L'adjectif « enflammé » suivi du CC de manière « jusqu'au transport » exprimer les émotions violentes qui prennent possession du chevalier. L'amour fou et le coup de foudre sont traduits par la brutalité des sentiments de DG. La passage sans transition du pronom « elle » au GN « la maitresse de mon coeur » démontre la fulgurance de son amour alors qu'il la connait à peine.
L'effet inattendu de l'action est accentué par le portrait de jeune homme naïf qui ne connait rien de l'amour que DG brosse de lui même. L'opposition entre l'imparfait « J'avais le défaut » et le passé simple « je m'avançais » traduit le changement soudain d'attitude de DG.

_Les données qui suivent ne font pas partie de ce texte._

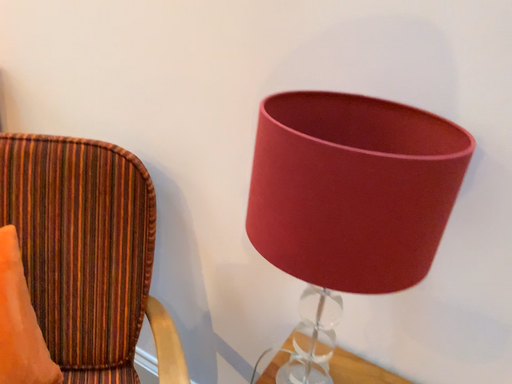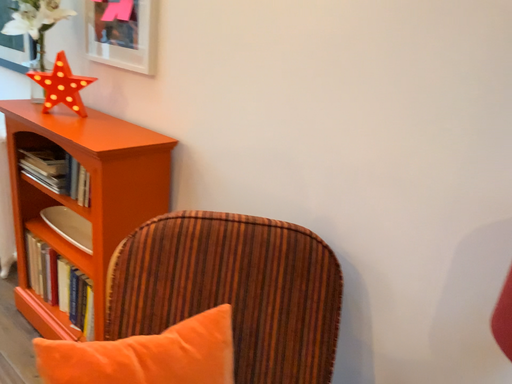 Question: Which way did the camera rotate in the video?

Choices:
 (A) rotated upward
 (B) rotated downward

Answer: (A) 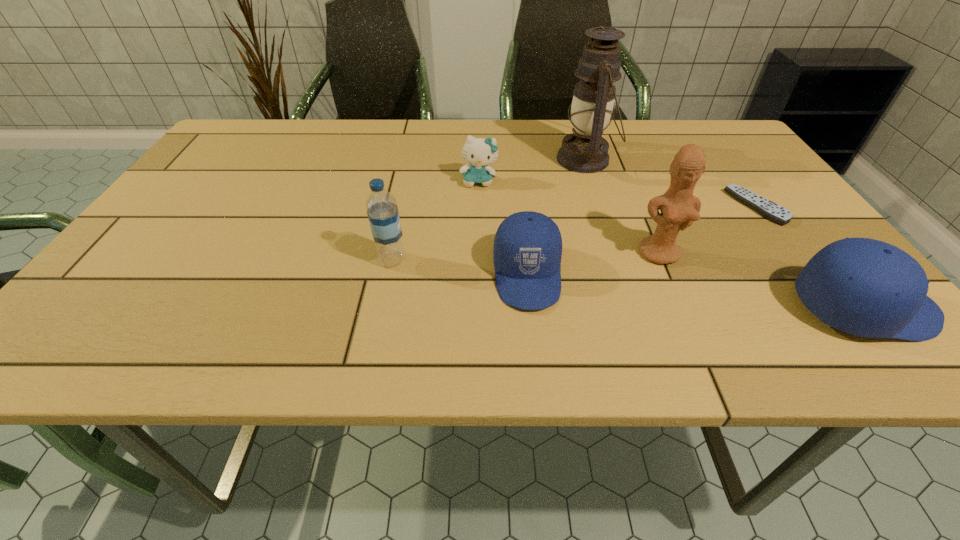 Where is `vacant point that satisfies the following two spatial constraints: 1. on the face of the kitten; 2. on the left side of the shortest object`? The height and width of the screenshot is (540, 960). vacant point that satisfies the following two spatial constraints: 1. on the face of the kitten; 2. on the left side of the shortest object is located at coordinates (479, 207).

2- DG aveuglé et manipulé entrainé dans un engrenage incontrôlable (12 à 22)
La proposition subordonnée conjonctive concessive « Quoiqu'elle fût encore moins âgée que moi, elle reçut mes politesses sans paraître embarrassée » nous présente une héroïne qui semble à l'aise dans les situations de séduction à l'inverse de DG. Il montre ici son étonnement face à l'aisance de Manon exprimée par le CC de manière « sans paraître embarrassée ».
« Elle me répondit ingénument qu'elle y était envoyée (au couvent) par ses parents pour être religieuse ».